"Byłam w domu Niall'a. Pierwszą myślą było to, co ja tu robię. Podniosłam się do pozycji siedzącej i się rozejrzałam. Nie było nikogo oprócz mnie. Coś mnie zabolało w brzuchu i odruchowo się za niego złapałam. Poczułam, że jest jakiś... duży? Szybko odrzuciłam kołdrę na bok i spostrzegłam że... jestem w ciąży?! Co się dzieje? W szybkim tempie znalazłam się w łazience i przejrzałam się w lustrze. Byłam starsza. Miałam może z 23 lata. Delikatnie obadałam mój brzuch i stwierdziłam, że jestem gdzieś w 6 miesiącu ciąży. Ciąża? Z kim? Wtedy do drzwi łazienki otworzyły się i spostrzegłam w nich Niall'a. Wszystko stało się jasne. Byłam z nim w ciąży. Zrobiło mi się ciemno przed oczami i upadłam. Usłyszałam tylko, jak Niall krzyczy do mnie, co się dzieje.

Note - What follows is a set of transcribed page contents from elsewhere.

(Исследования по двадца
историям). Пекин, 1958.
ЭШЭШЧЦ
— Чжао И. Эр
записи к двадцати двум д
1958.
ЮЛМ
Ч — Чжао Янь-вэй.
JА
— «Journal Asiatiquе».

Obudziłam się w szpitalu. Przetarłam oczy, pozbywając się resztek snu. Wtedy wszystko do mnie wróciło. Podniosłam kołdrę i... mój brzuch był płaski. Jak to? Odwróciłam głowę w bok i ujrzałam siedzącego koło mnie Niall'a. Był cały zapłakany.
~ My.. my straciliśmy je. Straciliśmy nasze dziecko, Audrey!
Kiedy dotarła do mnie ta informacja rozpłakałam się i nie umiałam przestać. Moje... Nasze dziecko nie żyje. Jak to się mogło stać? Poczułam uścisk ze strony blondyna i rozpłakałam się jeszcze bardziej. To nie mogło się stać! Nie!"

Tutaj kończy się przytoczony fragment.